If one person can produce the output of five or ten people because they have better systems, that is a real hiring advantage. It creates independence. It creates negotiating power. It changes what one person can realistically promise to deliver.

But from the employer’s side, it creates a compensation problem.

If an employee brings 10x output but gets paid on a normal salary band, most of that upside is captured by the company.

And in many cases the worker is paying part of the bill.

They may be covering model subscriptions. They may be covering API costs. They may have spent hundreds of hours building the prompts, scripts, notes, and workflows that make the system useful. They may even be floating the cost for a while and getting reimbursed later, imperfectly, or not at all.

That is what makes BYOA different from an ordinary productivity tip.

What looks like a simple efficiency story is also a story about ownership.

Who paid to build the system? Who owns the context? Who keeps the prompts? Who captures the gains?

## BYOA fits freelancing better than salaried work

This is why I think bring your own agent will push more people toward freelancing, consulting, and one-person businesses.

If your real moat is a personal stack of AI systems, then selling outcomes starts to make more sense than selling hours.

A freelancer can say: here is the result, here is the speed, here is the quality, and here is the price.

That framing fits AI-powered work much better than a salary band does.

It also gives the worker a cleaner way to protect the asset.

Instead of donating their entire operating system into an employer’s workflow, they can keep the system private and sell the output. They can price in the tooling costs. They can improve the stack over time and keep more of the upside for themselves.

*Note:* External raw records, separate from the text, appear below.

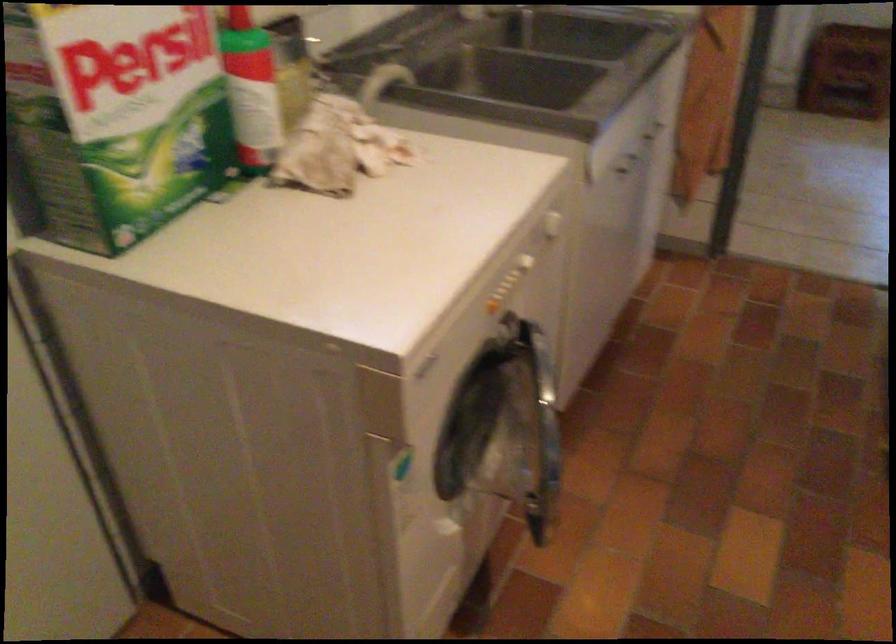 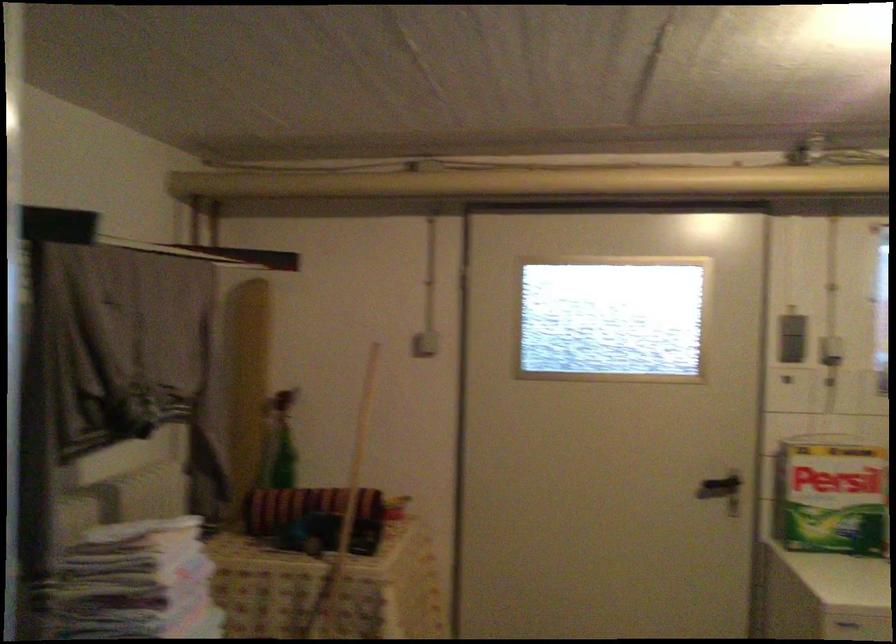 In the second image, find the point that corresponds to point 136,108 in the first image.

(831, 496) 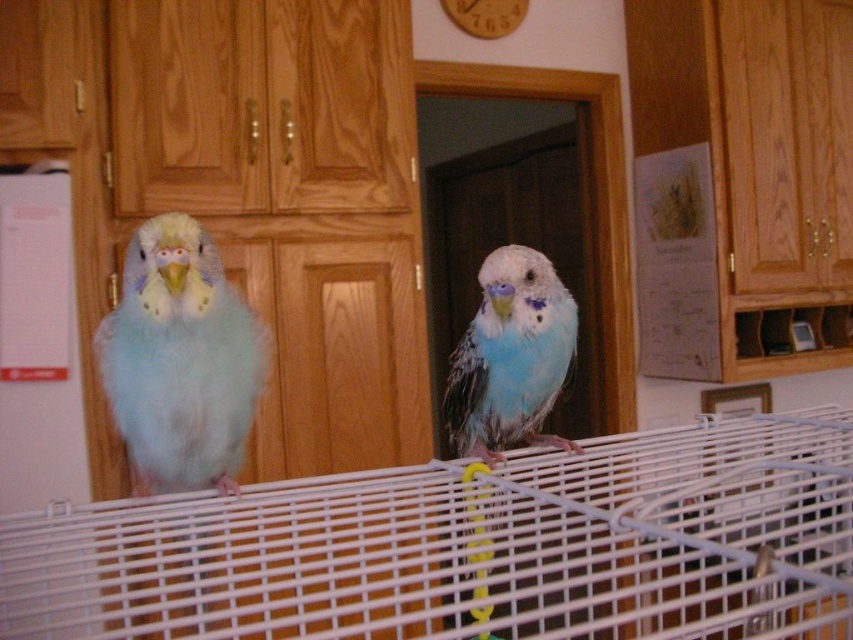 Can you confirm if light blue feathered parrot at left is positioned to the left of light blue feathered parrot at center?

Yes, light blue feathered parrot at left is to the left of light blue feathered parrot at center.

Is point (193, 339) behind point (534, 332)?

No.

Identify the location of light blue feathered parrot at left. (180, 358).

Is white wire cage at center positioned before light blue feathered parrot at left?

Yes, white wire cage at center is in front of light blue feathered parrot at left.

Who is positioned more to the left, white wire cage at center or light blue feathered parrot at left?

From the viewer's perspective, light blue feathered parrot at left appears more on the left side.

Find the location of a particular element. The height and width of the screenshot is (640, 853). white wire cage at center is located at coordinates coord(469,547).

Consider the image. Is white wire cage at center thinner than light blue feathered parrot at center?

Incorrect, white wire cage at center's width is not less than light blue feathered parrot at center's.

Locate an element on the screen. The image size is (853, 640). white wire cage at center is located at coordinates (469, 547).

Is point (317, 477) positioned before point (459, 388)?

That is True.

In order to click on white wire cage at center in this screenshot , I will do `click(469, 547)`.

This does not mean normal jobs disappear overnight. But it does mean the center of gravity shifts.

If companies are trying to hire fewer people and get more output from each one, and if high-performing workers are building private agent systems that dramatically raise what they can do, the natural meeting point is not always full-time employment. Often it is some form of entrepreneurial freelancing.

That may end up being one of the most important second-order effects of AI at work.

## Companies should get ahead of this now

Most businesses are still treating AI adoption like a tooling question.

Should we buy seats? Which model should we use? What policy should we write?

Those questions matter, but they are not the whole thing.

The deeper questions are organizational:

- What should be company-owned versus worker-owned?
- Are employees expected to use personal agent stacks?
- If so, who pays for them?
- If someone builds a workflow that makes them radically more productive, how should that show up in compensation?
- Should critical workflows live in personal accounts and private folders at all?
- What happens when the most productive person on the team leaves with the entire system in their backpack?

Those questions are going to get louder.

Because BYOA is not just a work habit. It is a form of capital formation at the edge of the company.

The employee is accumulating productive assets outside the business, then deciding how much of that power to rent back in.

## The shift nobody is naming yet

Bring your own device felt normal. Then bring your own office started to feel normal. Bring your own agent sounds strange today, but probably not for long.

The people who will create outsized value over the next few years will not just be good at AI.

They will know how to build agents, manage context, collect tools, define evaluation loops, and orchestrate systems that keep getting better.

In other words, they will have built a private factory for thought work.

That is an amazing opportunity for workers.

It is also a warning sign.

Because if people are expected to show up with their own devices, their own office, and now their own agent infrastructure, the obvious next question is this:

Why rent all of that capability to an employer at a discount?

The real question is not whether people will bring their own agents to work.

It is who pays for them, who owns them, and who captures the upside when they do.